--- WHAT YOU SHOULD DO ---
A picture-free, exact transcript of the entries below is required.

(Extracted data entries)
- - - - - - -
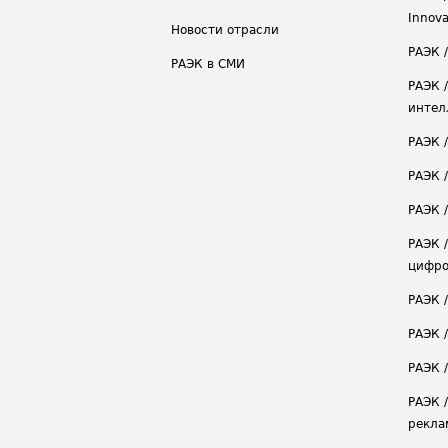
Innova
Новости отрасли
РАЭК /
РАЭК в СМИ
РАЭК 
интел
РАЭК 
РАЭК 
РАЭК /
РАЭК 
цифро
РАЭК 
РАЭК 
РАЭК /
РАЭК 
рекла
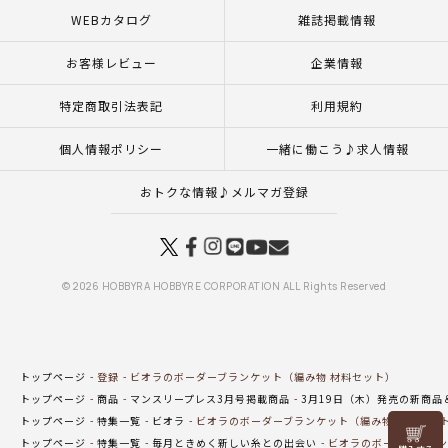
WEBカタログ
雑誌掲載情報
お客様レビュー
企業情報
特定商取引法表記
利用規約
個人情報ポリシー
一緒に働こう♪求人情報
おトクな情報♪メルマガ登録
© 2026 HOBBYRA HOBBYRE CORPORATION ALL Rights Reserved
トップページ
登録
ビオラのボーダーブランケット（編み物 材料セット）
トップページ
商品
マンスリープレス3月号掲載商品
3月19日（木）発売の新商品
トップページ
特集一覧
ビオラ
ビオラのボーダーブランケット（編み物 材料セッ
リリヤン
トップページ
特集一覧
毎月ときめく新しい糸との出会い
ビオラのボーダーブラン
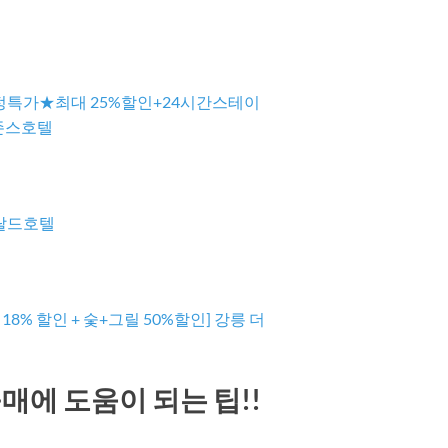
정특가★최대 25%할인+24시간스테이
존스호텔
메랄드호텔
 18% 할인 + 숯+그릴 50%할인] 강릉 더
매에 도움이 되는 팁!!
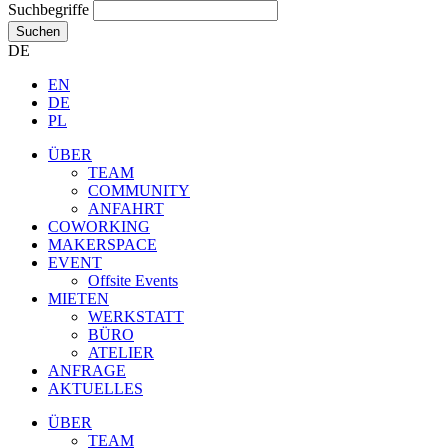
Suchbegriffe
Suchen
DE
EN
DE
PL
ÜBER
TEAM
COMMUNITY
ANFAHRT
COWORKING
MAKERSPACE
EVENT
Offsite Events
MIETEN
WERKSTATT
BÜRO
ATELIER
ANFRAGE
AKTUELLES
ÜBER
TEAM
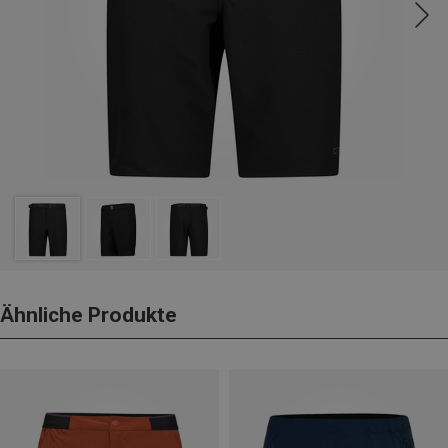
Ähnliche Produkte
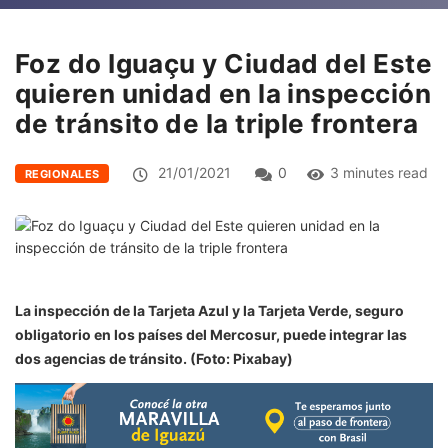
Foz do Iguaçu y Ciudad del Este
quieren unidad en la inspección
de tránsito de la triple frontera
21/01/2021
0
3 minutes read
REGIONALES
La inspección de la Tarjeta Azul y la Tarjeta Verde, seguro
obligatorio en los países del Mercosur, puede integrar las
dos agencias de tránsito. (Foto: Pixabay)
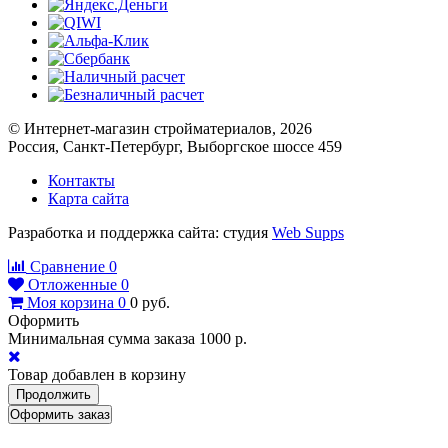
© Интернет-магазин стройматериалов, 2026
Россия, Санкт-Петербург, Выборгское шоссе 459
Контакты
Карта сайта
Разработка и поддержка сайта: студия
Web Supps
Сравнение
0
Отложенные
0
Моя корзина
0
0
руб.
Оформить
Минимальная сумма заказа 1000 р.
Товар добавлен в корзину
Продолжить
Оформить заказ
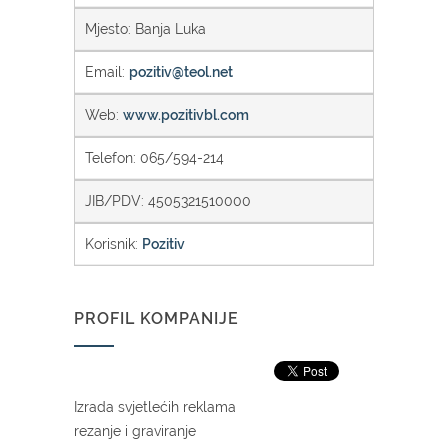
Mjesto: Banja Luka
Email:
pozitiv@teol.net
Web:
www.pozitivbl.com
Telefon: 065/594-214
JIB/PDV: 4505321510000
Korisnik:
Pozitiv
PROFIL KOMPANIJE
Izrada svjetlećih reklama
rezanje i graviranje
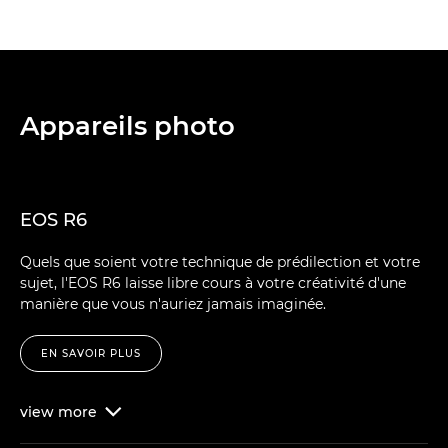
Appareils photo
EOS R6
Quels que soient votre technique de prédilection et votre
sujet, l'EOS R6 laisse libre cours à votre créativité d'une
manière que vous n'auriez jamais imaginée.
EN SAVOIR PLUS
view
more

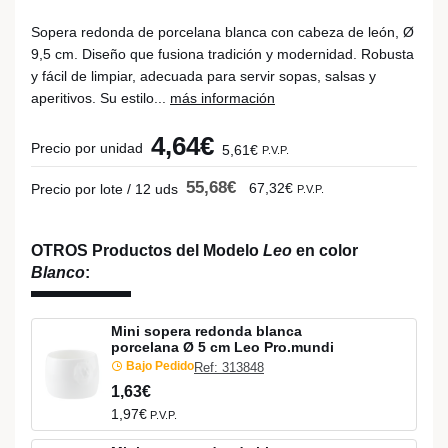
Sopera redonda de porcelana blanca con cabeza de león, Ø
9,5 cm. Diseño que fusiona tradición y modernidad. Robusta
y fácil de limpiar, adecuada para servir sopas, salsas y
aperitivos. Su estilo...
más información
4,64€
Precio por unidad
5,61€
P.V.P.
55,68€
67,32€
Precio por lote / 12 uds
P.V.P.
OTROS Productos del Modelo
Leo
en color
Blanco
:
Mini sopera redonda blanca
porcelana Ø 5 cm Leo Pro.mundi
Bajo Pedido
Ref: 313848
1,63€
1,97€
P.V.P.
- - - - - - -
--- OUTPUT ---
Innova
Новости отрасли
РАЭК /
РАЭК в СМИ
РАЭК 
интел
РАЭК 
РАЭК 
РАЭК /
РАЭК 
цифро
РАЭК 
РАЭК 
РАЭК /
РАЭК 
рекла
WEBカタログ
雑誌掲載情報
お客様レビュー
企業情報
特定商取引法表記
利用規約
個人情報ポリシー
一緒に働こう♪求人情報
おトクな情報♪メルマガ登録
© 2026 HOBBYRA HOBBYRE CORPORATION ALL Rights Reserved
トップページ
登録
ビオラのボーダーブランケット（編み物 材料セット）
トップページ
商品
マンスリープレス3月号掲載商品
3月19日（木）発売の新商品
トップページ
特集一覧
ビオラ
ビオラのボーダーブランケット（編み物 材料セッ
リリヤン
トップページ
特集一覧
毎月ときめく新しい糸との出会い
ビオラのボーダーブラン
정특가★최대 25%할인+24시간스테이
존스호텔
메랄드호텔
 18% 할인 + 숯+그릴 50%할인] 강릉 더
매에 도움이 되는 팁!!
Suchbegriffe
Suchen
DE
EN
DE
PL
ÜBER
TEAM
COMMUNITY
ANFAHRT
COWORKING
MAKERSPACE
EVENT
Offsite Events
MIETEN
WERKSTATT
BÜRO
ATELIER
ANFRAGE
AKTUELLES
ÜBER
TEAM
Ähnliche Produkte
Foz do Iguaçu y Ciudad del Este
quieren unidad en la inspección
de tránsito de la triple frontera
21/01/2021
0
3 minutes read
REGIONALES
La inspección de la Tarjeta Azul y la Tarjeta Verde, seguro
obligatorio en los países del Mercosur, puede integrar las
dos agencias de tránsito. (Foto: Pixabay)
© Интернет-магазин стройматериалов, 2026
Россия, Санкт-Петербург, Выборгское шоссе 459
Контакты
Карта сайта
Разработка и поддержка сайта: студия
Web Supps
Сравнение
0
Отложенные
0
Моя корзина
0
0
руб.
Оформить
Минимальная сумма заказа 1000 р.
Товар добавлен в корзину
Продолжить
Оформить заказ
Mjesto: Banja Luka
Email:
pozitiv@teol.net
Web:
www.pozitivbl.com
Telefon: 065/594-214
JIB/PDV: 4505321510000
Korisnik:
Pozitiv
PROFIL KOMPANIJE
Izrada svjetlećih reklama
rezanje i graviranje
Appareils photo
EOS R6
Quels que soient votre technique de prédilection et votre
sujet, l'EOS R6 laisse libre cours à votre créativité d'une
manière que vous n'auriez jamais imaginée.
EN SAVOIR PLUS
view
more

Sopera redonda de porcelana blanca con cabeza de león, Ø
9,5 cm. Diseño que fusiona tradición y modernidad. Robusta
y fácil de limpiar, adecuada para servir sopas, salsas y
aperitivos. Su estilo...
más información
4,64€
Precio por unidad
5,61€
P.V.P.
55,68€
67,32€
Precio por lote / 12 uds
P.V.P.
OTROS Productos del Modelo
Leo
en color
Blanco
:
Mini sopera redonda blanca
porcelana Ø 5 cm Leo Pro.mundi
Bajo Pedido
Ref: 313848
1,63€
1,97€
P.V.P.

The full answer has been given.